> [Exercise materials]
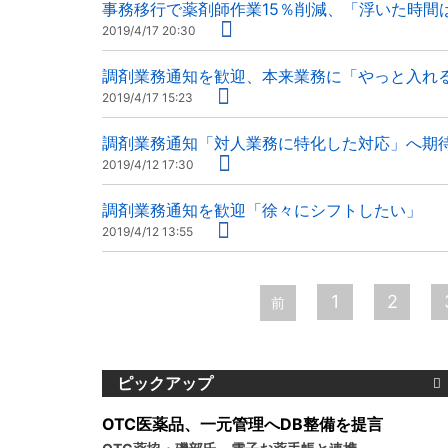
事務移行で薬剤師作業15％削減、「浮いた時
2019/4/17 20:30
調剤業務通知を歓迎、本来業務に「やっと入れ
2019/4/17 15:23
調剤業務通知「対人業務に特化した対応」へ期
2019/4/12 17:30
調剤業務通知を歓迎「徐々にシフトしたい」 
2019/4/12 13:55
ペ
1
2
前
ー
ジ
ピックアップ
OTC医薬品、一元管理へDB整備を提言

> [Exercise goal] Check each line of the entries above for the string "調剤業務通知を歓迎", and return those that contain it.

> [Solution to this exercise]
調剤業務通知を歓迎、本来業務に「やっと入れ
調剤業務通知を歓迎「徐々にシフトしたい」 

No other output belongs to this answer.